Records from a data source
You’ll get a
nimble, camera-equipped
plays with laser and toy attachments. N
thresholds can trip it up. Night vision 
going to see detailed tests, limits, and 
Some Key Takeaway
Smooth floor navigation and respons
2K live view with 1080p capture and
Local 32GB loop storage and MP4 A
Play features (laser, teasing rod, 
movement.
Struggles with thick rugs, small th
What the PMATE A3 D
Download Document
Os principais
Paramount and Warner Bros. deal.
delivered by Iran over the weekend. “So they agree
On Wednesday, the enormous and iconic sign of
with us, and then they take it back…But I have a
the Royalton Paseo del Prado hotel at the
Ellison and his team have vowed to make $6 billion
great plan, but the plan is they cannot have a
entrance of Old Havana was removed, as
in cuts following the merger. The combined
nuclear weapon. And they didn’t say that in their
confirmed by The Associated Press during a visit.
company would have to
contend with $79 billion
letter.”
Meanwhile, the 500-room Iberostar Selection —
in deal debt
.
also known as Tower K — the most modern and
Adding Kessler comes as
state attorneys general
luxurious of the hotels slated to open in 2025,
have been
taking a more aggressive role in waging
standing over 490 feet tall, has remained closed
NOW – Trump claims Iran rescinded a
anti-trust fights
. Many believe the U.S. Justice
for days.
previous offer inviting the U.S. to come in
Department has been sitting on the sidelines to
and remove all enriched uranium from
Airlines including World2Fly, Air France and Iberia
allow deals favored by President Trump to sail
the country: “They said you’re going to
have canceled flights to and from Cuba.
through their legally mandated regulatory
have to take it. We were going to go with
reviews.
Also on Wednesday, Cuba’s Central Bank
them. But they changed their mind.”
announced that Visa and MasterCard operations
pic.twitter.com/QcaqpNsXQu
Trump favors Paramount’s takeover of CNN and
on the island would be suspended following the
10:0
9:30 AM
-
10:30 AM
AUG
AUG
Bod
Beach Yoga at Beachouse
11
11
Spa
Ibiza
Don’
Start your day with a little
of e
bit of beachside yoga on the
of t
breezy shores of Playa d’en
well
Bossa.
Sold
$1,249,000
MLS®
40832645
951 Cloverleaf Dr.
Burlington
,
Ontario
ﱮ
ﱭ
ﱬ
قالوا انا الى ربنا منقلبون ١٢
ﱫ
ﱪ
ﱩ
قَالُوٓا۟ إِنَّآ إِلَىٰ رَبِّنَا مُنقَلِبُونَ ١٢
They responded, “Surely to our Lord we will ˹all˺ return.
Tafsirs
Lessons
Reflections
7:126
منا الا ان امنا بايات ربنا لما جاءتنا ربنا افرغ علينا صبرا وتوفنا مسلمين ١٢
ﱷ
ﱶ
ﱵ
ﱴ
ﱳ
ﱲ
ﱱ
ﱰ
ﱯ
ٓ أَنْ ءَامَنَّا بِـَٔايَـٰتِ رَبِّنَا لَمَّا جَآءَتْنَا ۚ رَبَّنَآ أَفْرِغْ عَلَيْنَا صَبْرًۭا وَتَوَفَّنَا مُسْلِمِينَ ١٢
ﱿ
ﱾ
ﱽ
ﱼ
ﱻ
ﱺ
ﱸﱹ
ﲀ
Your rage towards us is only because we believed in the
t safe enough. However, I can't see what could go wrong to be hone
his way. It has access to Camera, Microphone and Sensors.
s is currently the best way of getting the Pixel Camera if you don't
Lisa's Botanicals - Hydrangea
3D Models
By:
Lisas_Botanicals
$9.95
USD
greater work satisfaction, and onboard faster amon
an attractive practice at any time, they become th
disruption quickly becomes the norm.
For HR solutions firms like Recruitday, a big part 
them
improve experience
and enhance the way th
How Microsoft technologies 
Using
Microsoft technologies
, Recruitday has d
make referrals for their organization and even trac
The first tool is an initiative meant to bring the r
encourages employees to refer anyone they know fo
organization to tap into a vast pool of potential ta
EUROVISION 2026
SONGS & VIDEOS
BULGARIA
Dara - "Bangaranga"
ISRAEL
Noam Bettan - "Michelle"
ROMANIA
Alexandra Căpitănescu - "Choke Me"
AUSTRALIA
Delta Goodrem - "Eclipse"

...

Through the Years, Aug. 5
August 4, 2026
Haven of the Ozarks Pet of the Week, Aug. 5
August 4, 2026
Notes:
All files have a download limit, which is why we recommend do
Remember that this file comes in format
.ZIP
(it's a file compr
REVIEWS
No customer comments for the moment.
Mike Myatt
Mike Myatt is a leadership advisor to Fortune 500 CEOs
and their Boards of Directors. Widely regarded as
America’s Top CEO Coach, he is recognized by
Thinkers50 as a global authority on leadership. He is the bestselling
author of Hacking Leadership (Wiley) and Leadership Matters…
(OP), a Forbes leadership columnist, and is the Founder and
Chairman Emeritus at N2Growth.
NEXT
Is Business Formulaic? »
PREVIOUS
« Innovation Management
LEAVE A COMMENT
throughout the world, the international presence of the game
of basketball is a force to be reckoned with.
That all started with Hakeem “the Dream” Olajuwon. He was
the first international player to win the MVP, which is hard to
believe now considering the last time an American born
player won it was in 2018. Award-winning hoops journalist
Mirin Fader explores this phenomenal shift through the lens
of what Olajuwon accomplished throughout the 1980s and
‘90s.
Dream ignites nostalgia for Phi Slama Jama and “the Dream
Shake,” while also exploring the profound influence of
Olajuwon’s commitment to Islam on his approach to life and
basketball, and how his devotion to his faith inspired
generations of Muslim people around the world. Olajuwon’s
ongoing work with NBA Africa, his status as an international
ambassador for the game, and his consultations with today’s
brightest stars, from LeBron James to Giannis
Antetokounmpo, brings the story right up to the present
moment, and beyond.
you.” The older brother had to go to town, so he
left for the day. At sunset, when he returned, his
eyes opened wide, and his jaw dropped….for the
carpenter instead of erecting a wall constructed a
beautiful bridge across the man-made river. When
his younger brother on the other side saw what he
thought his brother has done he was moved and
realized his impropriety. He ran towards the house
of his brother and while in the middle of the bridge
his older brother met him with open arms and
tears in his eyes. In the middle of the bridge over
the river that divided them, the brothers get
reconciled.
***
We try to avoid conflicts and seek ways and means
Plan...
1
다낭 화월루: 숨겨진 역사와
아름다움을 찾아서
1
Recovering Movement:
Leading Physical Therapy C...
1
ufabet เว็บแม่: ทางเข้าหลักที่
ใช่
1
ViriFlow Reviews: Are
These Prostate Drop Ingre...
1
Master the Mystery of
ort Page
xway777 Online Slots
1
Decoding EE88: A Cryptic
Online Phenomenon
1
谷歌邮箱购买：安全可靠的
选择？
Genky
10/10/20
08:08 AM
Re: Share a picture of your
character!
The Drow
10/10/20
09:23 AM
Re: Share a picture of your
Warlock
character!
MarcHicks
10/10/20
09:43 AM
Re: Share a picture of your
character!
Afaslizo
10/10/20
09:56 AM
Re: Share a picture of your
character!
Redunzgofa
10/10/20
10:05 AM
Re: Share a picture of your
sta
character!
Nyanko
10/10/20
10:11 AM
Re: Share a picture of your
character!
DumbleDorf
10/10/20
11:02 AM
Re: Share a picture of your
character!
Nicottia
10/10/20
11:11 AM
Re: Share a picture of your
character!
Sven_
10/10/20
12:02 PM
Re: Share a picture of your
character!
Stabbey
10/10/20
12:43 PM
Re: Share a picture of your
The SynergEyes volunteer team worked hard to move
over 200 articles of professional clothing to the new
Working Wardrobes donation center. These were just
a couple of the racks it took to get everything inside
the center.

---

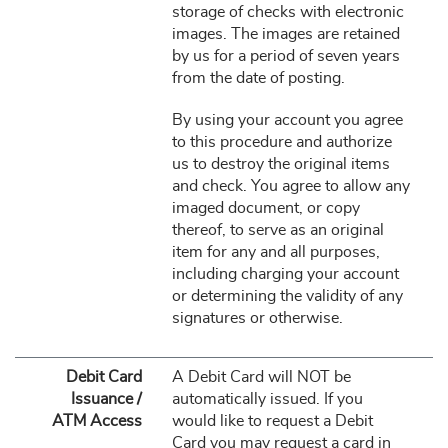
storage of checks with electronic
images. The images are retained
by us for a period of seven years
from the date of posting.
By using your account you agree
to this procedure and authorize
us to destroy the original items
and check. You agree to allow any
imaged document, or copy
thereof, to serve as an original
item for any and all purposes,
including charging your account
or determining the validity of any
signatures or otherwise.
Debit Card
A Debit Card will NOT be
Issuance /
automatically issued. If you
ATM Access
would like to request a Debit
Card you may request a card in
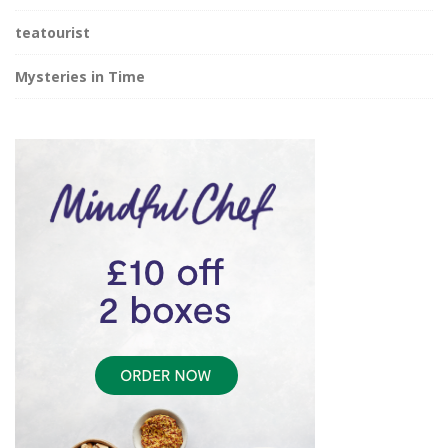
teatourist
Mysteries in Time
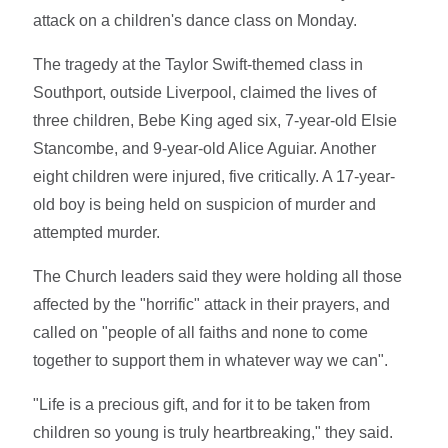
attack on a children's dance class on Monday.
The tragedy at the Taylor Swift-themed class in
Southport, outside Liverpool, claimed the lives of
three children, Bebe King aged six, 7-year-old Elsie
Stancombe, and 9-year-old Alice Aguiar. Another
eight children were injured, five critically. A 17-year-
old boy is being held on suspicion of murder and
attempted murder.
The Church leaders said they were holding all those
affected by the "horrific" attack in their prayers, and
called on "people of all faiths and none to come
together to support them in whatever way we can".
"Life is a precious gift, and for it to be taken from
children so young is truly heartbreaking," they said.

** ASSIGNMENT **
Write out, from the lines above, only those from the line with "affected by the" to the line with "children so young", exactly as given, including the first and the last.

** ANSWER FOR THIS EXERCISE **
affected by the "horrific" attack in their prayers, and
called on "people of all faiths and none to come
together to support them in whatever way we can".
"Life is a precious gift, and for it to be taken from
children so young is truly heartbreaking," they said.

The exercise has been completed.